BMC said Tuesday that it has sued ServiceNow, a fast-growing IT management rival, for patent infringement.
The complaint argues that ServiceNow has built its business on BMC's patents covering IT management. BMC said incident management, analytics, configuration, discovery, orchestration and change management patents are being violated.
ServiceNow got its start as cloud-based way to manage help tickets and IT processes. Since then, ServiceNow has bridged into other business processes with its approach and created a platform. BMC went private last year and ServiceNow has become a Wall Street darling to some degree due to its torrid sales growth.
BMC said ServiceNow is infringing on seven patents including U.S. Patent Nos. 5,978,594; 6,816,898; 6,895,586; 7,062,683; 7,617,073; 8,646,093; and 8,674,992. Overall, BMC has more than 300 current and pending patents.

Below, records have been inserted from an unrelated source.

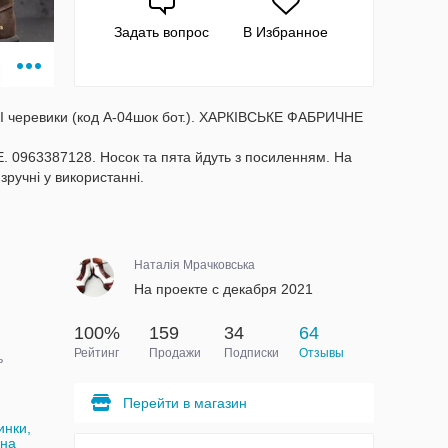
Задать вопрос
В Избранное
І черевики (код А-04шок бот.). ХАРКІВСЬКЕ ФАБРИЧНЕ
63387128. Носок та пята йдуть з посиленням. На
зручні у використанні.
Наталія Мрачковська
На проекте с декабря 2021
100%
159
34
64
Рейтинг
Продажи
Подписки
Отзывы
ь
Перейти в магазин
инки,
ина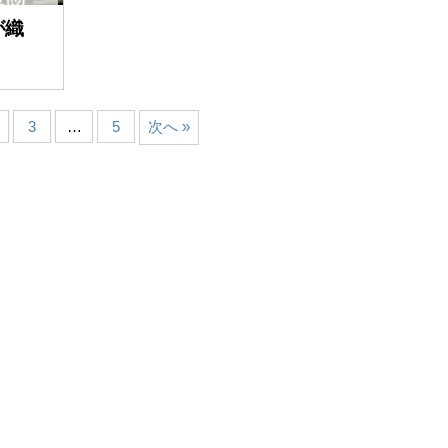
が織
3
…
5
次へ »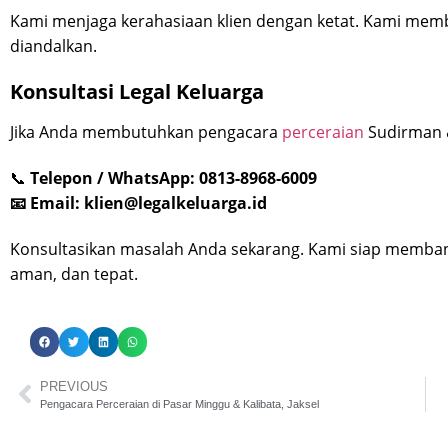
Kami menjaga kerahasiaan klien dengan ketat. Kami mem
diandalkan.
Konsultasi Legal Keluarga
Jika Anda membutuhkan pengacara
perceraian
Sudirman 
📞
Telepon / WhatsApp: 0813-8968-6009
📧 Email:
klien@legalkeluarga.id
Konsultasikan masalah Anda sekarang. Kami siap memban
aman, dan tepat.
PREVIOUS
Pengacara Perceraian di Pasar Minggu & Kalibata, Jaksel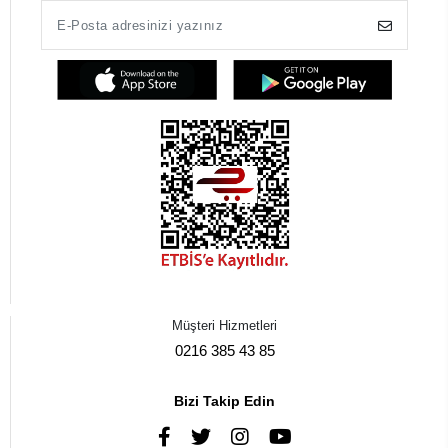
Müşteri Hizmetleri
0216 385 43 85
Bizi Takip Edin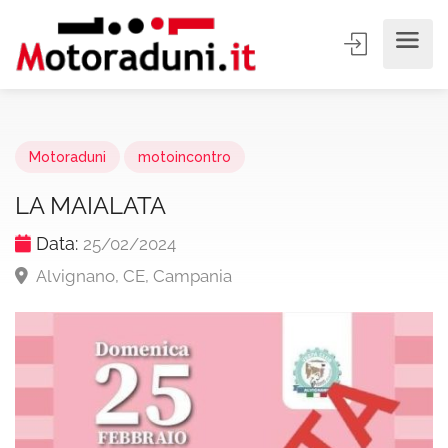
Motoraduni
motoincontro
LA MAIALATA
Data:
25/02/2024
Alvignano, CE, Campania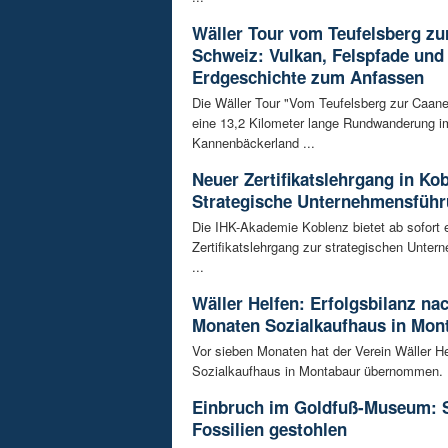
Wäller Tour vom Teufelsberg zu
Schweiz: Vulkan, Felspfade und
Erdgeschichte zum Anfassen
Die Wäller Tour "Vom Teufelsberg zur Caane
eine 13,2 Kilometer lange Rundwanderung i
Kannenbäckerland ...
Neuer Zertifikatslehrgang in Ko
Strategische Unternehmensfüh
Die IHK-Akademie Koblenz bietet ab sofort 
Zertifikatslehrgang zur strategischen Unte
...
Wäller Helfen: Erfolgsbilanz na
Monaten Sozialkaufhaus in Mon
Vor sieben Monaten hat der Verein Wäller He
Sozialkaufhaus in Montabaur übernommen. D
Einbruch im Goldfuß-Museum: 
Fossilien gestohlen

In its complaint, BMC said:
ServiceNow’s knowledge of BMC’s products and patents is also evident from ServiceNow’s public statements. As explained in Paragraph 15, ServiceNow’s founder, Fred Luddy, admitted that copying and stealing are key aspects of ServiceNow’s business model. Given that BMC is the industry leader and ServiceNow’s foremost competitor, and given the fundamental IT management technologies that are the subject of BMC’s patents, it seems clear that Mr. Luddy was referring to BMC’s ideas. That conclusion is further reinforced by the inflammatory and disparaging comments reproduced in Paragraph 18 that ServiceNow’s CEO, Frank Slootman, has made about BMC, in which Mr. Slootman admitted that ServiceNow’s business model is to “dismantl[e BMC’s] business.”
BMC has been irreparably harmed by ServiceNow’s acts of infringement, and will continue to be harmed unless and until ServiceNow’s acts of infringement are enjoined by this Court. BMC has no adequate remedy at law to redress ServiceNow’s continuing acts of infringement. The hardships that would be imposed upon ServiceNow by an injunction are less than those faced by BMC should an injunction not issue. Furthermore, the public interest would be served by issuance of an injunction.